* **TRY IT**: Report back every line of the entries that contains "Vivant", exactly as written.

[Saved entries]
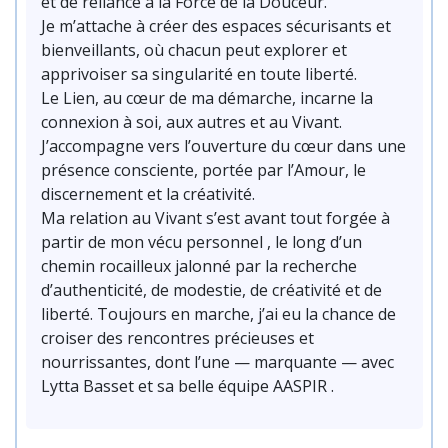
et de reliance à la Force de la Douceur.
Je m’attache à créer des espaces sécurisants et
bienveillants, où chacun peut explorer et
apprivoiser sa singularité en toute liberté.
Le Lien, au cœur de ma démarche, incarne la
connexion à soi, aux autres et au Vivant.
J’accompagne vers l’ouverture du cœur dans une
présence consciente, portée par l’Amour, le
discernement et la créativité.
Ma relation au Vivant s’est avant tout forgée à
partir de mon vécu personnel , le long d’un
chemin rocailleux jalonné par la recherche
d’authenticité, de modestie, de créativité et de
liberté. Toujours en marche, j’ai eu la chance de
croiser des rencontres précieuses et
nourrissantes, dont l’une — marquante — avec
Lytta Basset et sa belle équipe AASPIR .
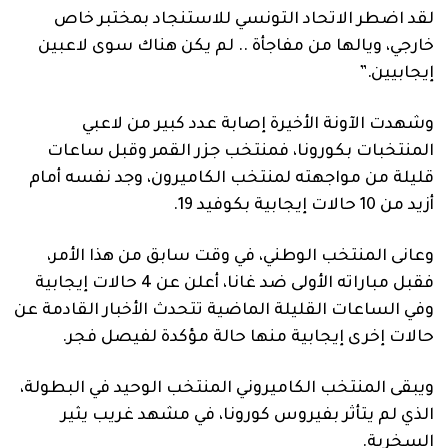
لقد اضطر الاتحاد التونسي للاستنجاد بمختبر خاص
خارجي، ويالها ​​من مفاجأة .. لم يكن هناك سوى لاعبين
إيجابيين.”
وشهدت الآونة الأخيرة إصابة عدد كبير من لاعبي
المنتخبات بكورونا، فمنتخب جزر القمر وقبل ساعات
قليلة من مواجهته لمنتخب الكاميرون، وجد نفسه أمام
أزيد من 10 حالات إيجابية بكوفيد 19.
وعانى المنتخب الوطني، في وقت سابق من هذا الأمر،
فقبل مباراته الأولى ضد غانا، أعلن عن 4 حالات إيجابية
وفي الساعات القليلة الماضية تتحدث الأخبار القادمة عن
حالات إخرى إيجابية منها حالة مؤكدة لفيصل فجر.
ويبقى المنتخب الكاميروني المنتخب الوحيد في البطولة،
الذي لم يتأثر بفيروس كورونا، في مشهد غريب يثير
السخرية.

* **TASK RESULT**:
connexion à soi, aux autres et au Vivant.
Ma relation au Vivant s’est avant tout forgée à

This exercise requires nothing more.